*** Block opens ***

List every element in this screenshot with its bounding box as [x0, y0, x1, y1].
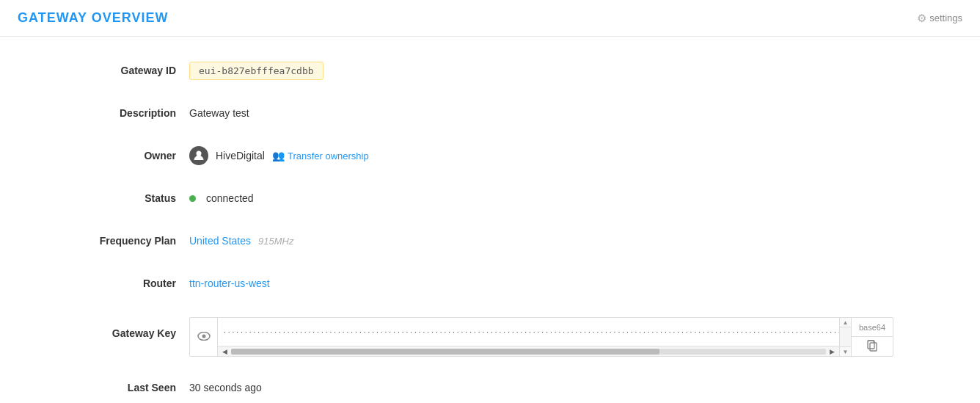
top-bar: GATEWAY OVERVIEW ⚙ settings	[0, 0, 980, 37]
status-text: connected	[206, 192, 254, 204]
transfer-icon: 👥	[272, 150, 285, 161]
router-value: ttn-router-us-west	[189, 277, 270, 289]
svg-rect-3	[870, 343, 877, 351]
description-row: Description Gateway test	[29, 101, 851, 125]
last-seen-value: 30 seconds ago	[189, 382, 262, 393]
status-value: connected	[189, 192, 254, 204]
key-horizontal-scrollbar[interactable]: ◀ ▶	[218, 346, 839, 356]
scroll-track[interactable]	[231, 349, 826, 355]
router-text: ttn-router-us-west	[189, 277, 270, 289]
eye-icon	[197, 330, 211, 344]
owner-row: Owner HiveDigital 👥 Transfer ownership	[29, 144, 851, 167]
scroll-thumb	[231, 349, 659, 355]
frequency-plan-value: United States 915MHz	[189, 235, 293, 247]
copy-icon	[867, 340, 877, 354]
key-vertical-scrollbar[interactable]: ▲ ▼	[839, 318, 851, 356]
frequency-plan-main: United States	[189, 235, 251, 247]
gateway-key-dots-area: ········································…	[218, 318, 839, 356]
owner-avatar	[189, 146, 208, 165]
owner-name: HiveDigital	[216, 150, 265, 161]
transfer-ownership-label: Transfer ownership	[288, 150, 369, 161]
frequency-plan-label: Frequency Plan	[29, 235, 176, 247]
last-seen-row: Last Seen 30 seconds ago	[29, 376, 851, 399]
gear-icon: ⚙	[917, 12, 926, 25]
base64-button[interactable]: base64	[852, 318, 893, 337]
status-row: Status connected	[29, 186, 851, 210]
gateway-key-value: ········································…	[189, 317, 893, 357]
description-value: Gateway test	[189, 107, 249, 119]
svg-point-2	[202, 335, 205, 338]
gateway-id-badge: eui-b827ebfffea7cdbb	[189, 62, 323, 80]
status-dot	[189, 195, 196, 202]
gateway-id-row: Gateway ID eui-b827ebfffea7cdbb	[29, 59, 851, 82]
scroll-right-button[interactable]: ▶	[827, 348, 838, 355]
content-area: Gateway ID eui-b827ebfffea7cdbb Descript…	[0, 37, 880, 403]
gateway-key-container: ········································…	[189, 317, 893, 357]
description-label: Description	[29, 107, 176, 119]
scroll-left-button[interactable]: ◀	[219, 348, 230, 355]
router-label: Router	[29, 277, 176, 289]
scroll-up-button[interactable]: ▲	[840, 318, 851, 327]
last-seen-label: Last Seen	[29, 382, 176, 393]
owner-value: HiveDigital 👥 Transfer ownership	[189, 146, 369, 165]
description-text: Gateway test	[189, 107, 249, 119]
copy-key-button[interactable]	[852, 337, 893, 356]
status-label: Status	[29, 192, 176, 204]
owner-label: Owner	[29, 150, 176, 161]
scroll-v-track	[840, 327, 851, 346]
gateway-key-row: Gateway Key ····························…	[29, 314, 851, 357]
frequency-plan-row: Frequency Plan United States 915MHz	[29, 229, 851, 253]
svg-point-0	[197, 151, 202, 156]
toggle-key-visibility-button[interactable]	[190, 318, 218, 356]
gateway-id-value: eui-b827ebfffea7cdbb	[189, 62, 323, 80]
gateway-key-label: Gateway Key	[29, 317, 176, 339]
key-format-buttons: base64	[851, 318, 893, 356]
scroll-down-button[interactable]: ▼	[840, 346, 851, 356]
settings-link[interactable]: ⚙ settings	[917, 12, 962, 25]
last-seen-text: 30 seconds ago	[189, 382, 262, 393]
transfer-ownership-link[interactable]: 👥 Transfer ownership	[272, 150, 369, 161]
settings-label: settings	[929, 12, 962, 23]
gateway-id-label: Gateway ID	[29, 65, 176, 76]
frequency-plan-sub: 915MHz	[258, 236, 293, 247]
gateway-key-dots: ········································…	[218, 318, 839, 346]
router-row: Router ttn-router-us-west	[29, 272, 851, 295]
page-title: GATEWAY OVERVIEW	[18, 10, 168, 26]
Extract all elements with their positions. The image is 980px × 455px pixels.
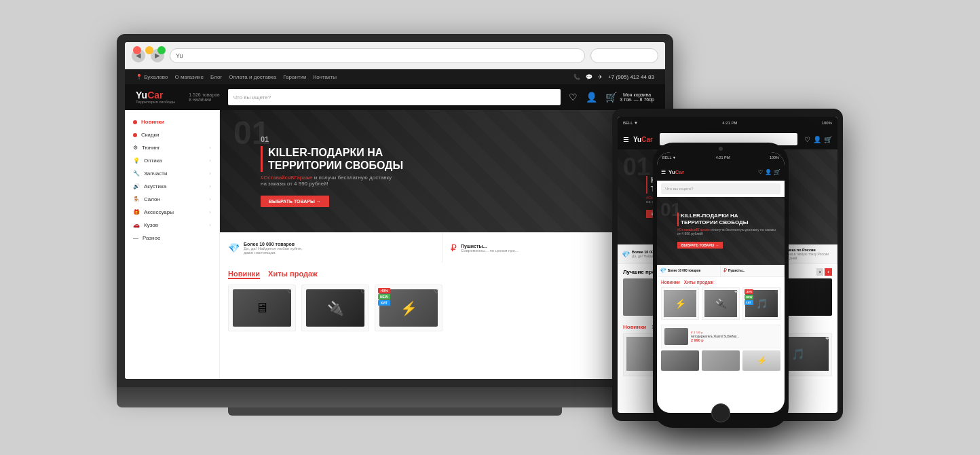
phone-icon: 📞: [573, 74, 580, 80]
scene: ◀ ▶ Yu 📍 Бухалово О магазине Блог: [83, 14, 897, 441]
topbar-link-delivery[interactable]: Оплата и доставка: [229, 74, 276, 80]
product-card: 🔌 ❤: [702, 287, 740, 320]
url-bar[interactable]: Yu: [170, 48, 585, 63]
tab-novice[interactable]: Новинки: [661, 280, 680, 285]
sidebar-label: Запчасти: [144, 170, 167, 177]
product-image: 🔌: [704, 290, 737, 317]
site-main: Новинки Скидки ⚙ Тюнинг ›: [125, 110, 665, 379]
cart-info: Моя корзина 3 тов. — 8 760р: [620, 92, 654, 102]
wishlist-icon[interactable]: ♡: [287, 288, 293, 295]
sidebar-item-parts[interactable]: 🔧 Запчасти ›: [125, 167, 219, 180]
cart-items: 3 тов. — 8 760р: [620, 97, 654, 102]
ruble-icon: ₽: [451, 242, 457, 253]
salon-icon: 🪑: [133, 196, 140, 202]
product-badges: -40% NEW ХИТ: [745, 289, 753, 305]
tab-novice[interactable]: Новинки: [623, 324, 646, 330]
front-camera: [719, 147, 723, 151]
ruble-icon: ₽: [723, 268, 727, 274]
products-grid: 🖥 ♡ 🔌 ♡ -40%: [228, 285, 657, 331]
wishlist-icon[interactable]: ❤: [734, 289, 738, 294]
sidebar-item-tuning[interactable]: ⚙ Тюнинг ›: [125, 141, 219, 154]
new-badge: NEW: [745, 295, 753, 299]
cart-button[interactable]: 🛒 Моя корзина 3 тов. — 8 760р: [605, 92, 654, 103]
close-button[interactable]: [133, 46, 141, 54]
diamond-icon: 💎: [228, 242, 240, 253]
phone-search-input[interactable]: Что вы ищете?: [661, 183, 780, 194]
chevron-right-icon: ›: [209, 158, 211, 164]
topbar-link-contacts[interactable]: Контакты: [313, 74, 337, 80]
tab-hits[interactable]: Хиты продаж: [268, 270, 318, 279]
sidebar-item-accessories[interactable]: 🎁 Аксессуары ›: [125, 206, 219, 219]
user-icon[interactable]: 👤: [586, 92, 597, 103]
hamburger-icon[interactable]: ☰: [661, 169, 666, 175]
cart-icon: 🛒: [605, 92, 617, 103]
phone-features: 💎 Более 10 000 товаров ₽ Пушисты...: [657, 265, 785, 277]
home-button[interactable]: [711, 403, 730, 422]
audio-icon: 🔊: [133, 183, 140, 189]
dot-icon: [133, 120, 137, 124]
hamburger-icon[interactable]: ☰: [623, 136, 629, 143]
hero-title: KILLER-ПОДАРКИ НАТЕРРИТОРИИ СВОБОДЫ: [677, 213, 779, 225]
product-thumbnail: [664, 328, 688, 345]
sidebar-item-novice[interactable]: Новинки: [125, 115, 219, 128]
product-image: ⚡: [664, 290, 696, 317]
cart-icon[interactable]: 🛒: [824, 136, 832, 143]
url-text: Yu: [176, 52, 183, 59]
acc-icon: 🎁: [133, 209, 140, 215]
tab-hits[interactable]: Хиты продаж: [684, 280, 713, 285]
chevron-right-icon: ›: [209, 196, 211, 202]
cart-label: Моя корзина: [620, 92, 654, 97]
hero-cta-button[interactable]: ВЫБРАТЬ ТОВАРЫ →: [677, 242, 723, 249]
sidebar-item-optics[interactable]: 💡 Оптика ›: [125, 154, 219, 167]
wishlist-icon[interactable]: ♡: [775, 289, 778, 294]
feature-title: Пушисты...: [728, 269, 745, 272]
product-card: 🔌 ♡: [301, 285, 369, 331]
wishlist-icon[interactable]: ♡: [360, 288, 366, 295]
logo-can: Car: [147, 90, 163, 101]
product-count-sub: в наличии: [189, 97, 220, 102]
wishlist-icon[interactable]: ♡: [434, 288, 439, 295]
site-topbar: 📍 Бухалово О магазине Блог Оплата и дост…: [125, 69, 665, 84]
sidebar-item-body[interactable]: 🚗 Кузов ›: [125, 219, 219, 232]
user-icon[interactable]: 👤: [813, 136, 821, 143]
next-arrow[interactable]: ›: [825, 268, 832, 276]
phone-header-icons: ♡ 👤 🛒: [758, 169, 780, 175]
carrier-text: BELL ▼: [662, 156, 676, 160]
phone-number[interactable]: +7 (905) 412 44 83: [608, 74, 654, 80]
chevron-right-icon: ›: [209, 170, 211, 177]
phone-products-tabs: Новинки Хиты продаж: [661, 280, 780, 285]
hero-banner: 01 01 KILLER-ПОДАРКИ НАТЕРРИТОРИИ СВОБОД…: [220, 110, 665, 232]
sidebar-item-audio[interactable]: 🔊 Акустика ›: [125, 180, 219, 193]
sidebar-item-misc[interactable]: — Разное: [125, 232, 219, 244]
tablet-status-bar: BELL ▼ 4:21 PM 100%: [618, 117, 837, 129]
wishlist-icon[interactable]: ♡: [569, 92, 578, 103]
phone-status-bar: BELL ▼ 4:21 PM 100%: [657, 152, 785, 163]
diamond-icon: 💎: [660, 268, 666, 274]
site-search[interactable]: Что вы ищете?: [228, 89, 561, 105]
topbar-link-warranty[interactable]: Гарантии: [283, 74, 306, 80]
site-header: YuCar Территория свободы 1 526 товаров в…: [125, 84, 665, 110]
sidebar-label: Тюнинг: [142, 145, 160, 151]
minimize-button[interactable]: [145, 46, 153, 54]
cart-icon[interactable]: 🛒: [774, 169, 780, 175]
hero-cta-button[interactable]: ВЫБРАТЬ ТОВАРЫ →: [261, 196, 329, 207]
wishlist-icon[interactable]: ♡: [694, 289, 697, 294]
prev-arrow[interactable]: ‹: [816, 268, 824, 276]
wishlist-icon[interactable]: ♡: [758, 169, 763, 175]
feature-sub: Да, да! Найдется любая хуйня,даже настоя…: [244, 247, 302, 255]
maximize-button[interactable]: [157, 46, 166, 54]
user-icon[interactable]: 👤: [765, 169, 772, 175]
tab-novice[interactable]: Новинки: [228, 270, 260, 279]
browser-search[interactable]: [590, 48, 658, 63]
product-card: -40% NEW ХИТ 🎵 ♡: [742, 287, 780, 320]
feature-text: Пушисты...: [728, 269, 745, 272]
topbar-link-about[interactable]: О магазине: [174, 74, 204, 80]
topbar-link-blog[interactable]: Блог: [210, 74, 222, 80]
topbar-link-location[interactable]: 📍 Бухалово: [136, 74, 168, 80]
sidebar-item-salon[interactable]: 🪑 Салон ›: [125, 193, 219, 206]
sidebar-label: Кузов: [144, 222, 158, 228]
wishlist-icon[interactable]: ❤: [825, 336, 829, 342]
sidebar-item-sales[interactable]: Скидки: [125, 128, 219, 141]
wishlist-icon[interactable]: ♡: [804, 136, 810, 143]
logo-yu: Yu: [668, 169, 675, 175]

*** Block closes ***

• Goal of the exercise:
Pull every line containing "point" from the data.

• Answer to the exercise:
svg-point-2	[202, 335, 205, 338]
svg-point-0	[197, 151, 202, 156]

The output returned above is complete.